Friday, February 7, 2014

Is the brain a computer? Part I

In modern cognitive science and philosophy of mind, it has become quite reasonable to regard the human brain as analogous to, or even identical to, digital computers. This might seem quite plausible from a prima facie standpoint. Our mental states can seem to be nothing more than functional, mechanical states of cause and effect, input and output. Moreover, our minds seem to exhibit “computational” and algorithmic behavior that could be compared to highly complex digital computers. In this view, known as computationalism, the brain is simply a piece of hardware whereby the mind acts as a kind of computer software embedded on it. Naturalist Richard Carrier is one adherent of such a theory (emphasis mine): Cognitive science has established that the brain is a computer that constructs and runs virtual models.

Although computationalism is a widely held view, though not as widely held as Carrier insinuates, I maintain that it is not without major defeaters. These next few posts will deal with the—what I view to be insurmountable—problems of computationalism, and exactly how these problems will most likely not be overthrown by any potential advances in cognitive science. That is to say, the problems with computationalism are metaphysical problems and, therefore, it is argued that no findings in cognitive science will ever resolve these problems.
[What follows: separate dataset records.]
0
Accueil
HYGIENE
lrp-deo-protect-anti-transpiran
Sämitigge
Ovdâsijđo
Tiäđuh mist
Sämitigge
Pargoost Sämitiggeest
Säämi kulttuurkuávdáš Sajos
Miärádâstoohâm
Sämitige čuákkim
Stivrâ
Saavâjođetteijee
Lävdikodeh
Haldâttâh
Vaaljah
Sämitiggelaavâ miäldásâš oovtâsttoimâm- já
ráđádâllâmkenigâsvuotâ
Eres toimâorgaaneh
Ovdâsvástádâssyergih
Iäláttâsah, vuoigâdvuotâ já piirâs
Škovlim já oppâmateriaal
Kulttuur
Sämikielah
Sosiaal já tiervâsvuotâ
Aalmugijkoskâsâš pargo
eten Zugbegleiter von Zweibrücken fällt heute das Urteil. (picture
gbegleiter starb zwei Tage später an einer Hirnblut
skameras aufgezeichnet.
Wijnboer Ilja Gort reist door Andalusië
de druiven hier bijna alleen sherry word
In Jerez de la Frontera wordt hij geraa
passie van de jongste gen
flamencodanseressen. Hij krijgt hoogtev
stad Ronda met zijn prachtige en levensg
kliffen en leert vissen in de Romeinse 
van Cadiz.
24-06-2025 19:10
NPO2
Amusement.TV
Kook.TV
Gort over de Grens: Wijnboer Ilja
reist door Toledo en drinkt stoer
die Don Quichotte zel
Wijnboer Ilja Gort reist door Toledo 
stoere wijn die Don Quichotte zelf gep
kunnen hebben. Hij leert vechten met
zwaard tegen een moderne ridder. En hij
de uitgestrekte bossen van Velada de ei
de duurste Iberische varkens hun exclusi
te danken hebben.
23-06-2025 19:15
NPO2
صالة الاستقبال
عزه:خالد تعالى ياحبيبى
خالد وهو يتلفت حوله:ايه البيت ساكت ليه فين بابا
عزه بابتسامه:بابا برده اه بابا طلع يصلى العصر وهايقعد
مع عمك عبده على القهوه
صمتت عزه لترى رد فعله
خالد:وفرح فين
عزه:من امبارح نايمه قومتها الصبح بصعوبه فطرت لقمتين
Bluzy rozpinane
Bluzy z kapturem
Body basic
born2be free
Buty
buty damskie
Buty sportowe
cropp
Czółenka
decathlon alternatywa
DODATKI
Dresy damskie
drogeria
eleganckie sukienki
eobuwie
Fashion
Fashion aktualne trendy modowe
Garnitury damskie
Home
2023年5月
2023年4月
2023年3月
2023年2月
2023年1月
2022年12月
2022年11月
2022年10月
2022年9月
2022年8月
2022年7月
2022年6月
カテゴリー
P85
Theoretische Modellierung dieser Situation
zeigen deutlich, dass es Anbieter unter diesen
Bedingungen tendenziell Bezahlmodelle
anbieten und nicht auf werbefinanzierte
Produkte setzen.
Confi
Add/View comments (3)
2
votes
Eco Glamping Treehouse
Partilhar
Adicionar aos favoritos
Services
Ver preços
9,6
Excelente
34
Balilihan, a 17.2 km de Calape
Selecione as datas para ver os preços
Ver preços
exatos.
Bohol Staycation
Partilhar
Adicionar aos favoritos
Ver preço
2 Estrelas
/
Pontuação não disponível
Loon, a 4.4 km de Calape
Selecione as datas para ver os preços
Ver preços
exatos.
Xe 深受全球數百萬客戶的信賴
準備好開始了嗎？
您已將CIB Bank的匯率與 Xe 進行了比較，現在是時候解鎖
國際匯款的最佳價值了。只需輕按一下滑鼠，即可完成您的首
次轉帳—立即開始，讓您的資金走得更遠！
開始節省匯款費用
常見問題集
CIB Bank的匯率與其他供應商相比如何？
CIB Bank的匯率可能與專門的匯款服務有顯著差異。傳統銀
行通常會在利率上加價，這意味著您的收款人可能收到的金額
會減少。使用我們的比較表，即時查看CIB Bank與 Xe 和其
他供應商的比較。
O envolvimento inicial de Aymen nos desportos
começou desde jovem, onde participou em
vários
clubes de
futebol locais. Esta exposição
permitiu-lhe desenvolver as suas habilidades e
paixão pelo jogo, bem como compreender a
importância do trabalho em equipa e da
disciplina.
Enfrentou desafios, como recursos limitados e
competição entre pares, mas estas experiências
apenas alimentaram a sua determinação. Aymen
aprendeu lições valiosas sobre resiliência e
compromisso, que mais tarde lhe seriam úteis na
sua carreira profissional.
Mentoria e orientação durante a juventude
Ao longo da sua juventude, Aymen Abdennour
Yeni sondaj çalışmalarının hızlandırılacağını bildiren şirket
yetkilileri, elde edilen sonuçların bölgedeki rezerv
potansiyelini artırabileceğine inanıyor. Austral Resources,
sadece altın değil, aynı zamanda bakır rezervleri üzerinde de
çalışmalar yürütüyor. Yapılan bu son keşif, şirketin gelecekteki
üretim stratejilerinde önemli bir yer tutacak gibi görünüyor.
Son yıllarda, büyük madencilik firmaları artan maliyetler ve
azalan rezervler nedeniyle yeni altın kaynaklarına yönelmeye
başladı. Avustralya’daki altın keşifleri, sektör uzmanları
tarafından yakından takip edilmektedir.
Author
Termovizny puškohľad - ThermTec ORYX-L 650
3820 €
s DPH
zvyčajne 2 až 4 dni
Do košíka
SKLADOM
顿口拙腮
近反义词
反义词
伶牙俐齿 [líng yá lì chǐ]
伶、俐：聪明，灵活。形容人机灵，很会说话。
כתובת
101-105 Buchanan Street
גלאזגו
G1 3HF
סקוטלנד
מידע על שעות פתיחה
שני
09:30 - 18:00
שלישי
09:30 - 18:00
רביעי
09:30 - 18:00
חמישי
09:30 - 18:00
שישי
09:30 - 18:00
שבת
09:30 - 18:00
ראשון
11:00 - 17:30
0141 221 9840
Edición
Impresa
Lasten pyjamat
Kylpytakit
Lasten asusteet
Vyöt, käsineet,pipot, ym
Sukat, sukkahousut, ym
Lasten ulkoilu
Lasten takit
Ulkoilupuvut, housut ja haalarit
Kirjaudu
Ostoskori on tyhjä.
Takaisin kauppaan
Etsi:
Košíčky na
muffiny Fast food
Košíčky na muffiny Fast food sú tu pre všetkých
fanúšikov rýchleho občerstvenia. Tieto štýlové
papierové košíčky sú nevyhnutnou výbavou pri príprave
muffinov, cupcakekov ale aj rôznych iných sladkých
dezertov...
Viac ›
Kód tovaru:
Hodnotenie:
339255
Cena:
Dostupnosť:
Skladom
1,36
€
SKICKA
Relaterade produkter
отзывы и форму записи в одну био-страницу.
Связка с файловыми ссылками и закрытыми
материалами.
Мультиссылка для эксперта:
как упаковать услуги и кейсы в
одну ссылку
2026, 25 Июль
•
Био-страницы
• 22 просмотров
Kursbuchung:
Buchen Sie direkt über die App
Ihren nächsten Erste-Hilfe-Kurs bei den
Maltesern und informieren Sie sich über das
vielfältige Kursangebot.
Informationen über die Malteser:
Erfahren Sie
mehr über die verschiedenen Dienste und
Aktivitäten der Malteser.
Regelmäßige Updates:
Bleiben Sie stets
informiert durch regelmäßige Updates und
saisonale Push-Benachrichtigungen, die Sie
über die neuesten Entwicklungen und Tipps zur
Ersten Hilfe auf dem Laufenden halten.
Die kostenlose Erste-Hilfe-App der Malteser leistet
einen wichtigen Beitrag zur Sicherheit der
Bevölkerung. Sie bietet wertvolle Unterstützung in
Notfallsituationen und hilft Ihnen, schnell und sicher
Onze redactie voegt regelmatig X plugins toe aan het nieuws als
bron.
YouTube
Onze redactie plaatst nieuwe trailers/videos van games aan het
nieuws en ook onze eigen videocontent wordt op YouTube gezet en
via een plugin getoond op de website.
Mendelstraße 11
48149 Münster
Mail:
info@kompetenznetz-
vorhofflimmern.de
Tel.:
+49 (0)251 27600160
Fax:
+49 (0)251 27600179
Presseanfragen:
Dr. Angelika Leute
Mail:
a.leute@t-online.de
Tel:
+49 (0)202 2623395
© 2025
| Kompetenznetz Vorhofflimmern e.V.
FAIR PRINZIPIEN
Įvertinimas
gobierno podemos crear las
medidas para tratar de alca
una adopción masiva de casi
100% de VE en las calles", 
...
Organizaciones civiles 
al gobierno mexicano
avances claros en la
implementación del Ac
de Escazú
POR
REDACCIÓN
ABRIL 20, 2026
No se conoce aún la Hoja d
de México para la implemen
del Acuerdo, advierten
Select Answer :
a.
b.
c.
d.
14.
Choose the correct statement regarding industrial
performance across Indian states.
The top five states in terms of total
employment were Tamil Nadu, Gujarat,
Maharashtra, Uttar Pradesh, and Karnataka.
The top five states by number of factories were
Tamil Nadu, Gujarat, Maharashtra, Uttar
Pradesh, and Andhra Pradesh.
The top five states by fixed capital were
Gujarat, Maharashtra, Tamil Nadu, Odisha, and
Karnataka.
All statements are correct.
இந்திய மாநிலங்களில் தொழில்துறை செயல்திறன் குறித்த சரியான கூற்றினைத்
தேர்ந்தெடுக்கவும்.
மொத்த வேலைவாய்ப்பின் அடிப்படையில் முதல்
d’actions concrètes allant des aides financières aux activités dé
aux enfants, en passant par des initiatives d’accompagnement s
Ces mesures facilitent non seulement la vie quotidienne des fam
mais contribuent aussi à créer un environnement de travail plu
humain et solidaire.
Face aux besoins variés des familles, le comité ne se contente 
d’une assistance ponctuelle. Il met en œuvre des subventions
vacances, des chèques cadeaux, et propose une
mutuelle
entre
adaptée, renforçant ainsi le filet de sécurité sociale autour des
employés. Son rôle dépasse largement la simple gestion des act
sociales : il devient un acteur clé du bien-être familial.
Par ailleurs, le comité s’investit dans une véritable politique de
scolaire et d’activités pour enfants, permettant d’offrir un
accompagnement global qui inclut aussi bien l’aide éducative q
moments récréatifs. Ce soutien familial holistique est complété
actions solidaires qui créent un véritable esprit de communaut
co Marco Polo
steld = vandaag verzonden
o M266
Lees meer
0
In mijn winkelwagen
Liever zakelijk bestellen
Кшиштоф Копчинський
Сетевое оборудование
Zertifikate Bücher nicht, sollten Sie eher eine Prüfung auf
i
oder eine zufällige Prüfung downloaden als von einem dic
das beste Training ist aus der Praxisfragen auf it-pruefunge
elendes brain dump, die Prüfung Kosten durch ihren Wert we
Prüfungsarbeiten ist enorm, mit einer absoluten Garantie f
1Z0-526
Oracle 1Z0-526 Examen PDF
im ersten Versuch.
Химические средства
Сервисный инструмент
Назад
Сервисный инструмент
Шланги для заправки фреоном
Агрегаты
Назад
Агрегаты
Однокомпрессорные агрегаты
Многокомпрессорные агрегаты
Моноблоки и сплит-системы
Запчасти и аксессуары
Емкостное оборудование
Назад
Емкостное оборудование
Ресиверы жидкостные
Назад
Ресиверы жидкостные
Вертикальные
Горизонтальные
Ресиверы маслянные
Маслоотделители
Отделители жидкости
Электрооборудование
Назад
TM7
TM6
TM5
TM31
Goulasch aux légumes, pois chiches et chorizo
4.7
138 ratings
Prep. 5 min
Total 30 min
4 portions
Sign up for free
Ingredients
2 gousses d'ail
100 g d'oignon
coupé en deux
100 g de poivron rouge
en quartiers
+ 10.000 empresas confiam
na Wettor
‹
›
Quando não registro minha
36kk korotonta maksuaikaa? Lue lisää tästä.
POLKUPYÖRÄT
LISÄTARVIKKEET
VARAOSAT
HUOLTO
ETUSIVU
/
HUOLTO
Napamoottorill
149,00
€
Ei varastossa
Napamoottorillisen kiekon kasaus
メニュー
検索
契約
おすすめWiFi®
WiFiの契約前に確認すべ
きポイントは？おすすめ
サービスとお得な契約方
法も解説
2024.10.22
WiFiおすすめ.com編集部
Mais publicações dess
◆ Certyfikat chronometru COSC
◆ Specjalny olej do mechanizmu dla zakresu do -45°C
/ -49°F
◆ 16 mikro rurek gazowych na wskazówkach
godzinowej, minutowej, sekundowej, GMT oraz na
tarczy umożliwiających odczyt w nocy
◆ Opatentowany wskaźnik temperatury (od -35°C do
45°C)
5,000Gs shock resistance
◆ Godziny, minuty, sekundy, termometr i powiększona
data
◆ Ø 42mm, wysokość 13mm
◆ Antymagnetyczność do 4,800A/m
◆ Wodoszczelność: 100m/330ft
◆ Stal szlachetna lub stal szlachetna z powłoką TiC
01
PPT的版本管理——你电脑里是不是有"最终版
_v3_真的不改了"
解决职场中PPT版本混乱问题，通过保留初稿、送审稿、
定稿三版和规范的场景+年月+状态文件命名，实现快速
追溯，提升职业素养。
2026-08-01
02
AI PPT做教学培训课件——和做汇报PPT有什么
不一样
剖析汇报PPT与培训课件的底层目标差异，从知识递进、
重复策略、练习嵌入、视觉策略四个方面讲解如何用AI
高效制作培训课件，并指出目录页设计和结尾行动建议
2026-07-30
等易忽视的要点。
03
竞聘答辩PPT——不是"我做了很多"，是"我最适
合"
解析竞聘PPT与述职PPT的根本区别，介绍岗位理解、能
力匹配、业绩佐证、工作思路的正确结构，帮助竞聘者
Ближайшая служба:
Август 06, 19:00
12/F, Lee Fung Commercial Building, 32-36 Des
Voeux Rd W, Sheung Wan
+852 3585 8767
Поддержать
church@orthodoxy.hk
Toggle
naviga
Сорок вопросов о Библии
The first objection to computationalism is the absolute dependence of computers on intentional consciousness for their meaning. David Bentley Hart, in his book The Experience of God, explains:

A computer does not even really compute. We compute, using it as a tool. We can set a program in motion to calculate the square root of pi, but the stream of digits that will appear on the screen will have mathematical content only because of our intentions, and because we—not the computer—are running algorithms. The computer, in itself, as an object or a series of physical events, does not contain or produce any symbols at all; its operations are not determined by any semantic content but only by binary sequences that mean nothing in themselves.

What Hart is articulating is that computers are not computers at all apart from our own intentional consciousness. The number “2” that appears on a calculator only represents the mathematical concept two because we have embedded it with such meaning. That symbol on the calculator has no intrinsic meaning in and of itself. Were all humans to vanish off the face of the earth, that symbol “2” would be rendered nothing more than a meaningless pixilated squiggle.

This point is upheld even with regards to programs and algorithms run on computers. When I type in “1”, “+”, “1”, “=”, and the computer yields a symbol of “2”, one might interpret this as the computer “thinking” in some sense. For hasn’t the computer itself added one and one to yield a correct answer of two? Well, yes the computer has yielded a correct answer, but this was not done by any “thinking” on the part of the computer. For if we, instead, decided to embed the symbol “2” with the meaning “waffle” then the computer would now still be running the same mechanical program, and yet the semantics behind the program would be incoherent! The original program of adding one and one to yield two only works because we have implemented such symbols, and therefore the program itself, with the correct meanings; but, without our own intentional consciousness grounding the meaning, the program, and the computer itself, are literally meaningless. Hart articulates once more that “[s]oftware no more ‘thinks’ than a minute hand knows the time or the printed word ‘pelican’ knows what a pelican is.” A computer only computes because we give it such a value. Anything could in principle be used as a computational device.
So, what exactly is the significance of the above objection? Well, philosopher Edward Feser articulates:

If computation is observer-relative, then that means that its existence presupposes the existence of observers, and thus the existence of minds; so obviously, it cannot be appealed to in order to explain observers or minds themselves.[…][I]t is computation that must get explained in terms of the human mind, not the human mind in terms of computation.

What Feser is demonstrating is that all computation is dependent on intentional consciousness. Therefore, computationalism, which attempts to explain the mind, and therefore consciousness, cannot provide the ontological foundation for consciousness since computation of any kind already requires consciousness in order to count as computation in the first place.  Computationalism is trying to account for the thing it already presupposes! Has a journey ever seemed so wrong-headed?